Artista de Umuarama celebra a cultura em bordados que retratam paisagens e tradições paranaenses
Com linha e agulha e muita criatividade, Ronaldo Moreira 'desenha' em tela memórias de suas vivências; trabalhos são expostos Estado afora
As cores vibram no trabalho do artista Ronaldo Moreira, 62 anos. No sobe e desce da agulha, conduzindo as linhas que vão desenhando paisagens e outros elementos emblemáticos, ele presta homenagem à diversidade da cultura brasileira, valorizando as festas e os costumes tradicionais. Tudo com muita sensibilidade, obedecendo as regras do bordado, arte milenar que nunca perdeu o encanto.
“Minha arte é engajada”, assegura o artista, que é mestre artesão autodidata. “Ao tempo em que retrato uma quermesse diante de uma igreja ou qualquer outra cena, procuro desconstruir preconceitos, provocar debates sobre raça, gênero, religião e direitos e ressaltar as belezas do Brasil”, justifica Moreira. Ele recebeu a equipe d’OBemdito na sala de sua casa, sentado num sofá coberto com uma manta toda feita de fuxico.
“Eu que fiz”, revela, todo contente. “Tem 4,6 mil fuxicos nesta manta! Também fiz uma colcha, que leva 3,6 mil fuxicos. Foi um trabalho que exigiu muito capricho, tempo e, claro, habilidade… Fazer todos esses fuxicos um a um foi um desafio que enfrentei e o resultado é esta formosura!”, comenta, apontando para a obra.
Fuxico à parte, o forte do bordador são os clássicos pontos corrente, cheio, aste, atrás, folha, rococó, nó francês, matisse, entre outros, geralmente em telas [do tipo usado por pintores]. Também faz pequenas peças em tecido, recorta e cola em tampinhas de garrafa, que se tornam ímãs de geladeira; em latinhas vazias de sardinha, viram minioratórios; e em minibastidores, colares.

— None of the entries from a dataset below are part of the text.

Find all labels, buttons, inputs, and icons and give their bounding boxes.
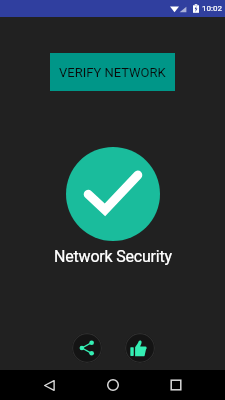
staticText: VERIFY NETWORK [59, 65, 166, 80]
button[interactable]: Back [35, 371, 63, 399]
button[interactable]: Like [125, 333, 155, 363]
button[interactable]: Share [72, 333, 102, 363]
button[interactable]: Home [99, 371, 127, 399]
button[interactable]: Recents [162, 371, 190, 399]
staticText: Network Security [54, 247, 172, 266]
button[interactable]: VERIFY NETWORK [50, 53, 175, 91]
staticText: 10:02 [202, 4, 222, 13]
button[interactable]: Network secure [66, 147, 160, 241]
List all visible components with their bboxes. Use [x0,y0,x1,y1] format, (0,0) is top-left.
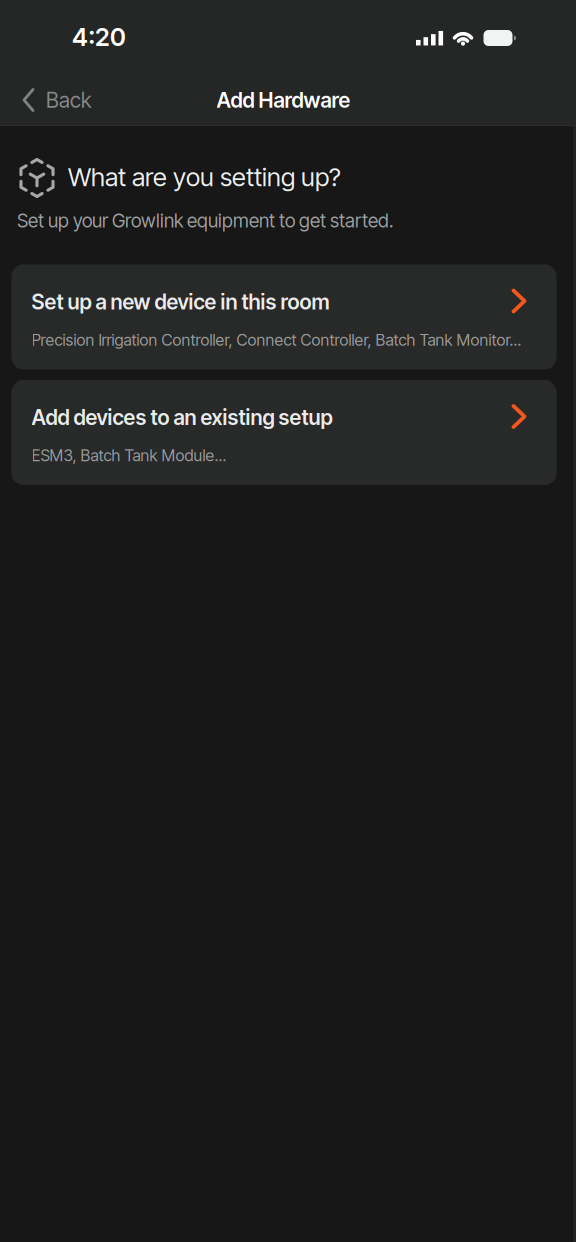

“Amo bordar! Bordo desde os 6 anos de idade! Aprendi com minha mãe, que aprendeu com minha avó”, exclama. Natural de Entre Folhas/MG, ele se mudou para Umuarama em 2017 [veio da cidade de São Paulo, onde trabalhava na Secretaria Municipal de Cultura]; e diz que aqui tem encontrado tranquilidade e inspiração para seguir a vida com sua arte, bordando e ensinando.
“Desenvolvo projetos e ministro oficinas que reúnem gente de toda idade, da periferia, de aldeias indígenas, assentamentos de sem terra e quilombolas; costumo ir longe para compartilhar o que sei, incentivando a geração de emprego e renda, no contexto da economia solidária”.
Nessa missão, seu projeto ‘bordado terapêutico’, que promove saúde mental, também tem boa repercussão; este tem contemplado professores, gestores, trabalhadoras rurais, entre outros profissionais.
E promete mais um projeto arrojado: criar o ‘inventário do bordado’. “Pretendo estudar, interpretar e configurar toda a cadeia produtiva do bordado brasileiro”, explica, mostrando um quadro que considera especial. “Este será exposto em Belo Horizonte/MG, no 4o Encontro de Bordado Educação e Sustentabilidade, agendado para setembro, que vai reunir vários artistas ‘naifs’ brasileiros”, avisa.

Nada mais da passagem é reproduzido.